Forty years later, the entertainment landscape (and with it, public awareness) has changed considerably and for the better. In 2017, the entertainment industry is far more diverse, with TV shows and films that feature black characters and actors from a large variety of backgrounds.
As February drew to a close, the Oscars, an event which was heavily criticized last year for the lack of diversity in its actor nominations, offered an undoubtedly bright, diverse image of black talent. Viola Davis won Best Supporting Actress for her role in the movie “Fences,” and is now one of the select few actors and actresses to have earned an Emmy, Tony, and an Oscar. Denzel Washington was nominated for Best Actor, and Ruth Negga was nominated for Best Actress. Mahershala Ali won Best Supporting Actor for his role in “Moonlight,” the story of a young black man growing up in a rough Miami neighborhood, a movie which also won Best Picture, the Academy’s highest honor.

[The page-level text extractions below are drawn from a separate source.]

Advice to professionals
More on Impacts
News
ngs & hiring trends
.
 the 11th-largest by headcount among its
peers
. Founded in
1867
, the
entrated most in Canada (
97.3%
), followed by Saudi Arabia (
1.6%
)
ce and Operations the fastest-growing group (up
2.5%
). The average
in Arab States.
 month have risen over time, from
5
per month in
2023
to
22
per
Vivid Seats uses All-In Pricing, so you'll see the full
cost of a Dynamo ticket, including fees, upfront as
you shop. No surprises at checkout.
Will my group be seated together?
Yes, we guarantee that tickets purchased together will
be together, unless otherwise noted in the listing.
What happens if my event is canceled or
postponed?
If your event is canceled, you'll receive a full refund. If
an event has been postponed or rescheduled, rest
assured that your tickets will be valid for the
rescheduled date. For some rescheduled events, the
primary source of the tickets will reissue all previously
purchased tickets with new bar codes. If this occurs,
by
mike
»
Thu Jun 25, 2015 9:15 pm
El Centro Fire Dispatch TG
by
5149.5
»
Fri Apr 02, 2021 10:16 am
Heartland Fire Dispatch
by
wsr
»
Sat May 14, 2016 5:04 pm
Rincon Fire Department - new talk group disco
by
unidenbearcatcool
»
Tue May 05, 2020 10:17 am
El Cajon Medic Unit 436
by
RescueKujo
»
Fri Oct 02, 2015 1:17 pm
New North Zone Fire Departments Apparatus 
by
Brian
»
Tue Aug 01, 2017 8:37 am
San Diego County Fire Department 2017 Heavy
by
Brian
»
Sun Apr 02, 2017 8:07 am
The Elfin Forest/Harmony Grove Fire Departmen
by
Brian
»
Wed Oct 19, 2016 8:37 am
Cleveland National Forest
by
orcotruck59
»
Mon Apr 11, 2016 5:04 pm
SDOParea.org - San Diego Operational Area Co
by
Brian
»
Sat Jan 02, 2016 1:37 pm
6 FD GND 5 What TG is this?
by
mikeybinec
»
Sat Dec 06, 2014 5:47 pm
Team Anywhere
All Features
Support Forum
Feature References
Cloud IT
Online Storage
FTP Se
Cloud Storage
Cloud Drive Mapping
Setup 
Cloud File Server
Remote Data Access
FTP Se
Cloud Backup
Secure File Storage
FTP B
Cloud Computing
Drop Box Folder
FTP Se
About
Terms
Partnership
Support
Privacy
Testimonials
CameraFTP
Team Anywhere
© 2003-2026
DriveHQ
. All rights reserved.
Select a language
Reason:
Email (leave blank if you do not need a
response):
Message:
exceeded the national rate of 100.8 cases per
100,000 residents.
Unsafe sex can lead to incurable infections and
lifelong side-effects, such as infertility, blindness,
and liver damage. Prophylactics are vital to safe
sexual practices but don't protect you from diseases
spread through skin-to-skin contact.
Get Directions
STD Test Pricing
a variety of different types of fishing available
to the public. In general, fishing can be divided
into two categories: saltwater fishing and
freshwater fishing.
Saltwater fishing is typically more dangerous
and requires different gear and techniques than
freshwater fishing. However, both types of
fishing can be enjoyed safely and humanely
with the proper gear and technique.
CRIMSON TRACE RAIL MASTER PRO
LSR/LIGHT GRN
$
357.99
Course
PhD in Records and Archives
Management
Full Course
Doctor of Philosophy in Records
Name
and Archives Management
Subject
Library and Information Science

Aside from the critical success of the movie “Moonlight,” January’s debut of “Hidden Figures,” which highlights the struggle and integral role of black women at NASA at the dawn of the space program, was also not only nominated for Best Picture, but has also been a box office smash; it earned over $150 million dollars in the US market. These two movies and others like “Fences” highlight not only the accomplishments and talents of their actors, but the oftentimes neglected stories of the characters they play. Before “Hidden Figures,” not many people knew who Katherine Johnson was or how integral she was to the space program. Now, at age 98, she received a standing ovation at the Oscars and has inspired little girls everywhere with her story, regardless of their race.
In the past 40 years, television has evolved to include a variety of African American casts and shows. Television today features shows like “Black-ish,” “Empire,” and “Scandal,” which center around African American characters, with some often challenging and defying stereotypes. They portray a wide spectrum of black America, from music moguls and political power players to middle class families, to name but a few.
A lot has changed in 40 years, and the entertainment industry is shifting with it, making more of a move towards the goal of Black History Month itself: to honor the accomplishments of black Americans.